### PROMPT
In the listing below, find every line containing "Phòng" and copy it out.

### RECORDS FOR PROCESSING

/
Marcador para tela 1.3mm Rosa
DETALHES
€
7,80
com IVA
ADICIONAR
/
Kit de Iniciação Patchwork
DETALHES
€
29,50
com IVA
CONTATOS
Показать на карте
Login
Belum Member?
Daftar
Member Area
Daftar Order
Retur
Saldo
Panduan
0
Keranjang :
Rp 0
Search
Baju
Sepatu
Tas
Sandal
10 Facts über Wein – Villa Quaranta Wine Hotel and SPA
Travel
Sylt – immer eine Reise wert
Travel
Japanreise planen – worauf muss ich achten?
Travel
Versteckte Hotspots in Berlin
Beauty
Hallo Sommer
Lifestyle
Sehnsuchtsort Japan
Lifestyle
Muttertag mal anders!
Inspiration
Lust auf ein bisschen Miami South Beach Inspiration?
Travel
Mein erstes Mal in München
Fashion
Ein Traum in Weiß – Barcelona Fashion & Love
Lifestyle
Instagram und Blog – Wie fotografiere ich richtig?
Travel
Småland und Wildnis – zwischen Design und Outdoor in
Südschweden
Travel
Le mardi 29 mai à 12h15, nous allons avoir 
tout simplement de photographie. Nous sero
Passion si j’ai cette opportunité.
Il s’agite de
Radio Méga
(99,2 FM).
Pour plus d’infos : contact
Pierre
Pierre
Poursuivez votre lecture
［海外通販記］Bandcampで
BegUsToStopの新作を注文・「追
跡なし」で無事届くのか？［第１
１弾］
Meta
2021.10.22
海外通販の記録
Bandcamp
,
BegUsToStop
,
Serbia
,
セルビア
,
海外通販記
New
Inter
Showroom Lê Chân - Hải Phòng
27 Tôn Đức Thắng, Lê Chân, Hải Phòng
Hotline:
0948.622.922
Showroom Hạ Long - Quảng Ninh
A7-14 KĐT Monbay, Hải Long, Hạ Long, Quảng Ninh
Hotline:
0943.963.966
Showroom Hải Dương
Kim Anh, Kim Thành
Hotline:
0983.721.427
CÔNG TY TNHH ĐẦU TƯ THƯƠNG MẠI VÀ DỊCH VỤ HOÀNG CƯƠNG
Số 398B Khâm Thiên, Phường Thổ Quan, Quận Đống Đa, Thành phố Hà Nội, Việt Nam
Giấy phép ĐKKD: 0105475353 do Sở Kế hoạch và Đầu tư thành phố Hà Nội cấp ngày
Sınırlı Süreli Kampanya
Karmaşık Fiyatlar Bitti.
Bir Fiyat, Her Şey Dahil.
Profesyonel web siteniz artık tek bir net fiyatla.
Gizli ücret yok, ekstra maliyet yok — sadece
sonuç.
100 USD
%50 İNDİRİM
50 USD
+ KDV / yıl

### COMPLETED TASK
Showroom Lê Chân - Hải Phòng
27 Tôn Đức Thắng, Lê Chân, Hải Phòng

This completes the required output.